A voice answered immediately, and Davis spoke with an operator. After a further few seconds of static, a man identifying himself as an officer came on the frequency. Davis talked with the officer, exchanging numbers and compass headings, then signed off.

"That's them. They're in trucks, busting a mule train loaded with opium. They want us to overfly and try to spot any other mules in the hills. It'll take a few minutes, then we'll be back on track to Culacan."

Following the coordinates, Davis veered to the northeast. Lyons kept the binoculars focused on the wasteland. He saw only eroded gullies and cattle tracks. There were no roads, no farms, nothing green but the mesquite.

After three or four more minutes, they spotted the OD trucks. Tire tracks led from the west.

Soldiers milled about in the mesquite trees and rock spurs. Tarps covered the cargo beds of the stake-sided trucks.

But Lyons saw no mules.

"You said they busted a mule train?" he asked Davis.

"Yeah, that's what he told me." Davis leaned to the compartment door and spoke to the others. "Take a look. Condor Group commandos down there. Searching the unmapped wilderness of the Sierra Madres for doper desperados."

Davis put the jet into a wide turn to circle the trucks. Lyons kept the binoculars on the soldiers.

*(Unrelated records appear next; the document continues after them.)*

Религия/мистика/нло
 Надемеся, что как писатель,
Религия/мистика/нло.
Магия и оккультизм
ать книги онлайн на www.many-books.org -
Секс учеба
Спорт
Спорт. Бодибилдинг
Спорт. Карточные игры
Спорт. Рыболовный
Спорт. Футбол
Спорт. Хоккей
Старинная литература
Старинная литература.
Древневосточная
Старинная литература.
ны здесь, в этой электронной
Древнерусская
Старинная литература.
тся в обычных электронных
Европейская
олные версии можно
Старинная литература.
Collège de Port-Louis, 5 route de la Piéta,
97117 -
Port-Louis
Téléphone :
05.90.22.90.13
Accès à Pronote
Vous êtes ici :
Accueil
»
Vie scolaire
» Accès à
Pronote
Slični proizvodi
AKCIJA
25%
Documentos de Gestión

He saw a soldier snap back the cocking handle of an FN-FAL rifle. Suddenly the tarps on the backs of the trucks flew open.

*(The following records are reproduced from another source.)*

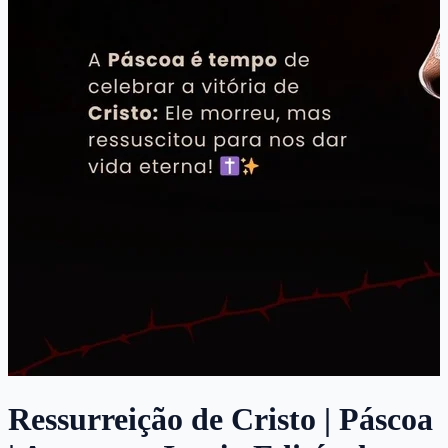
Ressurreição de Cristo | Páscoa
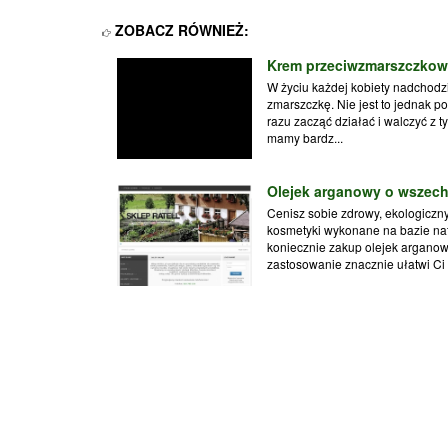
ZOBACZ RÓWNIEŻ:
Krem przeciwzmarszczkowy
W życiu każdej kobiety nadchodzi
zmarszczkę. Nie jest to jednak
razu zacząć działać i walczyć z
mamy bardz...
Olejek arganowy o wszec
Cenisz sobie zdrowy, ekologiczny
kosmetyki wykonane na bazie natu
koniecznie zakup olejek arganow
zastosowanie znacznie ułatwi Ci .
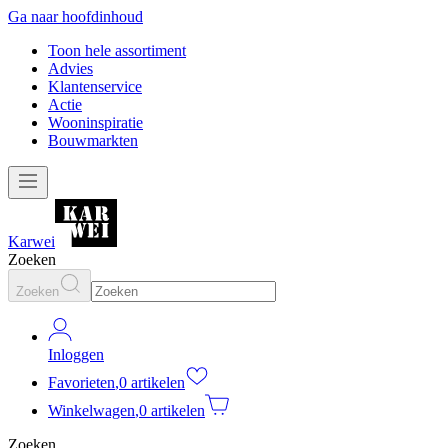
Ga naar hoofdinhoud
Toon hele assortiment
Advies
Klantenservice
Actie
Wooninspiratie
Bouwmarkten
Karwei
Zoeken
Zoeken
Inloggen
Favorieten
,
0 artikelen
Winkelwagen
,
0 artikelen
Zoeken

"Get us out of here!" Lyons screamed. "It's an ambush!"

Davis recoiled from Lyons's shout in his ear. Lyons shoved the control yoke and the jet lurched. Something slammed the fuselage and then wind shrieked through the interior of the passenger cabin, sending papers swirling. Gadgets and Blancanales shouted to Lyons.

As Davis drove the plane into a hard turn, Lyons strained against the G-force to jam the binoculars to his eyes. He saw a flame streak from the back of a truck, then another, then another. His gut knotting, he recognized the launchers they shouldered. Soviet SAM-7 antiaircraft rockets.